Last month, philosopher and futurist Patrick Lin
delivered this briefing about the ethics of drones at an event hosted by In-Q-Tel, the CIA's venture-capital arm. It's a detailed and provocative survey of what it might mean for the intelligence service to deploy different kinds of robots.
Thank you for posting the link. I treat the IEET very sceptically. How reassuring to learn they remain capable of good work!
ReplyDeleteLin's piece indulges in speculation more than I'd like. It continues to blur the line between an independently operating machine robot and a remotely operated machine. Perhaps that suited its intended audience, but it ignores an important semantic distinction with practical consequences, and it ignores the continuum of increasingly independent weaponry in which drones and robots exist.
That continuum has at one end, a thrown rock, which acts independently of the pitcher after release. At the other, a human in a conflict can act in principle with complete freedom of action. Neither extreme has very much military use.
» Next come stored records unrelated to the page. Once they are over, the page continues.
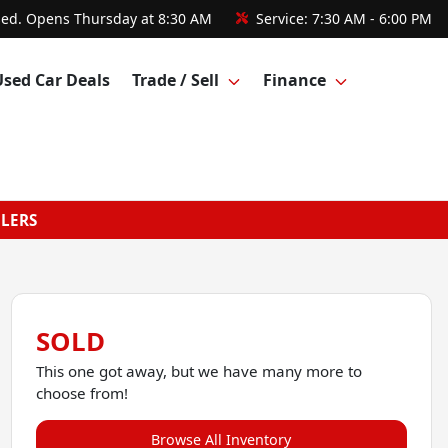
sed. Opens Thursday at 8:30 AM
Service:
7:30 AM - 6:00 PM
Used Car Deals
Trade / Sell
Finance
GLERS
SOLD
This one got away, but we have many more to
choose from!
Browse All Inventory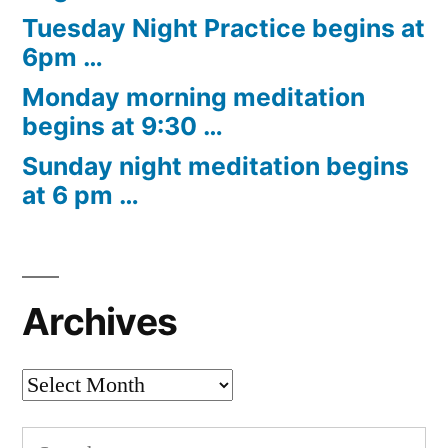
Tuesday Night Practice begins at
6pm …
Monday morning meditation
begins at 9:30 …
Sunday night meditation begins
at 6 pm …
Archives
Archives
Search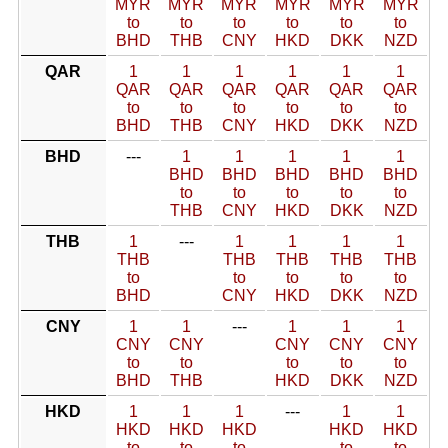
MYR
MYR
MYR
MYR
MYR
MYR
to
to
to
to
to
to
BHD
THB
CNY
HKD
DKK
NZD
QAR
1
1
1
1
1
1
QAR
QAR
QAR
QAR
QAR
QAR
to
to
to
to
to
to
BHD
THB
CNY
HKD
DKK
NZD
BHD
---
1
1
1
1
1
BHD
BHD
BHD
BHD
BHD
to
to
to
to
to
THB
CNY
HKD
DKK
NZD
THB
1
---
1
1
1
1
THB
THB
THB
THB
THB
to
to
to
to
to
BHD
CNY
HKD
DKK
NZD
CNY
1
1
---
1
1
1
CNY
CNY
CNY
CNY
CNY
to
to
to
to
to
BHD
THB
HKD
DKK
NZD
HKD
1
1
1
---
1
1
HKD
HKD
HKD
HKD
HKD
to
to
to
to
to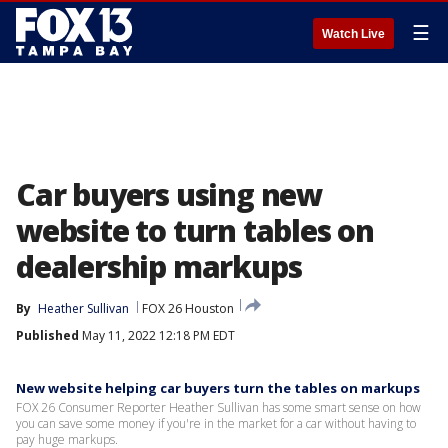
☰
Watch Live
Car buyers using new
website to turn tables on
dealership markups
By
Heather Sullivan
FOX 26 Houston
Published
May 11, 2022 12:18 PM EDT
New website helping car buyers turn the tables on markups
FOX 26 Consumer Reporter Heather Sullivan has some smart sense on how
you can save some money if you're in the market for a car without having to
pay huge markups.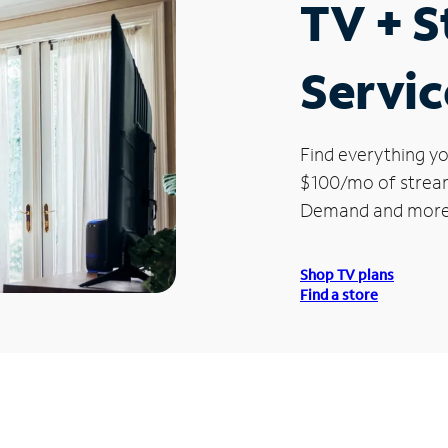
TV + 
Servic
Find everything yo
$100/mo of streami
Demand and more
Shop TV plans
Find a store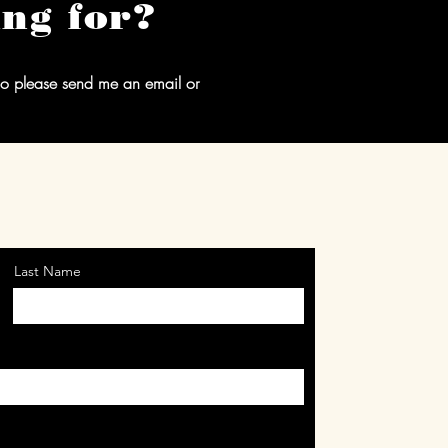
ing for?
 so please send me an email or
Last Name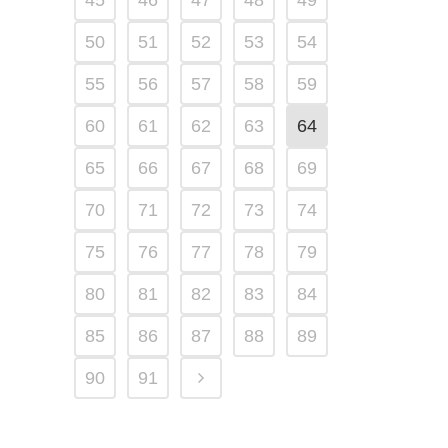
45
46
47
48
49
50
51
52
53
54
55
56
57
58
59
60
61
62
63
64
65
66
67
68
69
70
71
72
73
74
75
76
77
78
79
80
81
82
83
84
85
86
87
88
89
90
91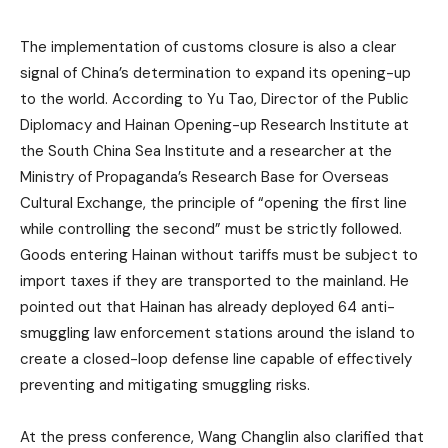
The implementation of customs closure is also a clear
signal of China’s determination to expand its opening-up
to the world. According to Yu Tao, Director of the Public
Diplomacy and Hainan Opening-up Research Institute at
the South China Sea Institute and a researcher at the
Ministry of Propaganda’s Research Base for Overseas
Cultural Exchange, the principle of “opening the first line
while controlling the second” must be strictly followed.
Goods entering Hainan without tariffs must be subject to
import taxes if they are transported to the mainland. He
pointed out that Hainan has already deployed 64 anti-
smuggling law enforcement stations around the island to
create a closed-loop defense line capable of effectively
preventing and mitigating smuggling risks.
At the press conference, Wang Changlin also clarified that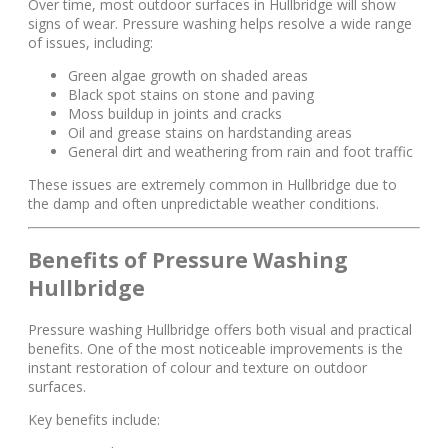
Over time, most outdoor surfaces in Hullbridge will show
signs of wear. Pressure washing helps resolve a wide range
of issues, including:
Green algae growth on shaded areas
Black spot stains on stone and paving
Moss buildup in joints and cracks
Oil and grease stains on hardstanding areas
General dirt and weathering from rain and foot traffic
These issues are extremely common in Hullbridge due to
the damp and often unpredictable weather conditions.
Benefits of Pressure Washing
Hullbridge
Pressure washing Hullbridge offers both visual and practical
benefits. One of the most noticeable improvements is the
instant restoration of colour and texture on outdoor
surfaces.
Key benefits include: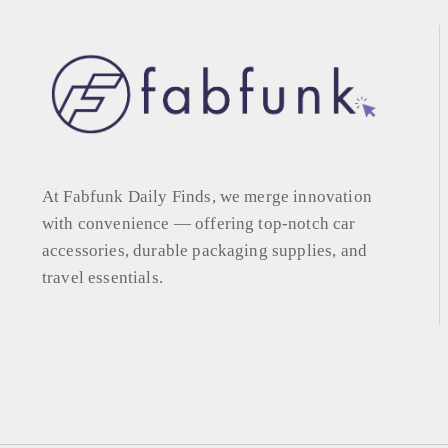
At Fabfunk Daily Finds, we merge innovation
with convenience — offering top-notch car
accessories, durable packaging supplies, and
travel essentials.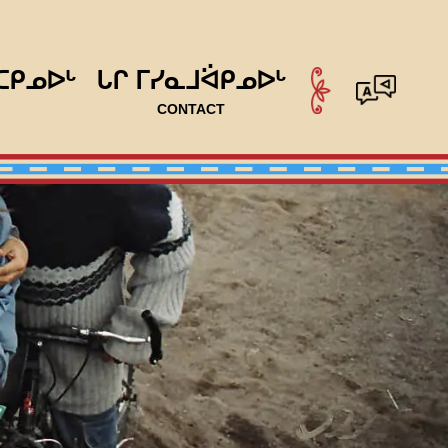
ᑕᑭᓄᐅᒡ
ᒐᒋ ᒥᓯᓇᒧᐛᑭᓄᐅᒡ
CONTACT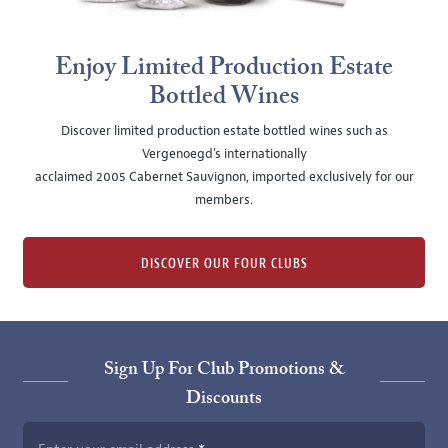
Enjoy Limited Production Estate
Bottled Wines
Discover limited production estate bottled wines such as
Vergenoegd's internationally
acclaimed 2005 Cabernet Sauvignon, imported exclusively for our
members.
DISCOVER OUR FOUR CLUBS
Sign Up For Club Promotions &
Discounts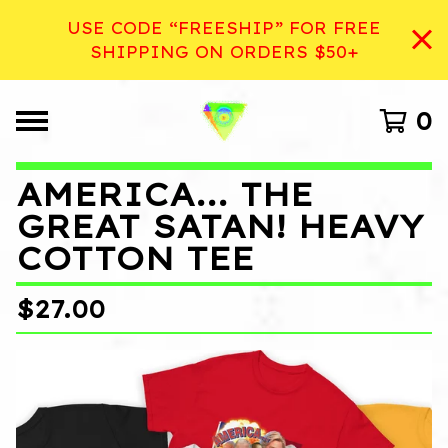
USE CODE “FREESHIP” FOR FREE
SHIPPING ON ORDERS $50+
0
AMERICA... THE
GREAT SATAN! HEAVY
COTTON TEE
$
27.00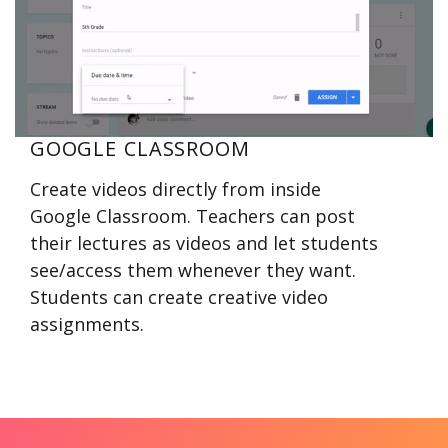
GOOGLE CLASSROOM
Create videos directly from inside
Google Classroom. Teachers can post
their lectures as videos and let students
see/access them whenever they want.
Students can create creative video
assignments.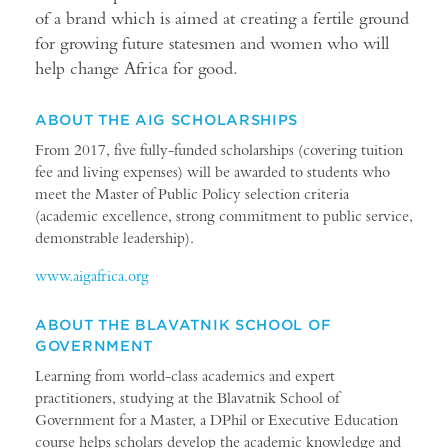
of a brand which is aimed at creating a fertile ground
for growing future statesmen and women who will
help change Africa for good.
ABOUT THE AIG SCHOLARSHIPS
From 2017, five fully-funded scholarships (covering tuition
fee and living expenses) will be awarded to students who
meet the Master of Public Policy selection criteria
(academic excellence, strong commitment to public service,
demonstrable leadership).
www.aigafrica.org
ABOUT THE BLAVATNIK SCHOOL OF
GOVERNMENT
Learning from world-class academics and expert
practitioners, studying at the Blavatnik School of
Government for a Master, a DPhil or Executive Education
course helps scholars develop the academic knowledge and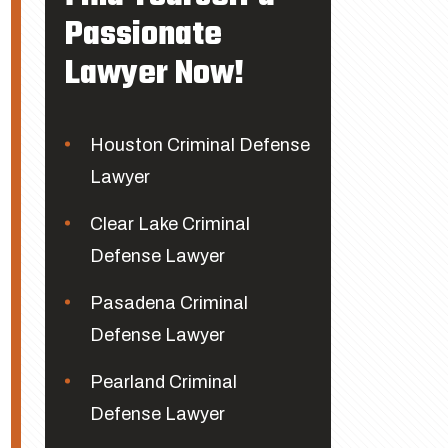
Passionate
Lawyer Now!
Houston Criminal Defense
Lawyer
Clear Lake Criminal
Defense Lawyer
Pasadena Criminal
Defense Lawyer
Pearland Criminal
Defense Lawyer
Arrows and organized combatants lie slightly closer in from the extremes. You could arrange diagrams along axes such as moral agency, range, lethality, accuracy, cost, etc. Perhaps someone's already done so in the literature. I've not read Arkin's recent work or any recent military journals. Perhaps such a diagram and the context it would provide have less use than I imagine. :)
I again found no mention of the use of military animals as an analog or precedent for the military use robots in Lin's piece. This continues a severe oversight which we've discussed in the past. Dogs, horses, pinnipeds, and cetaceans all have been used for military purposes. A good military historian could probably add something valuable to the debate by discussing previous moral debates on animals in war.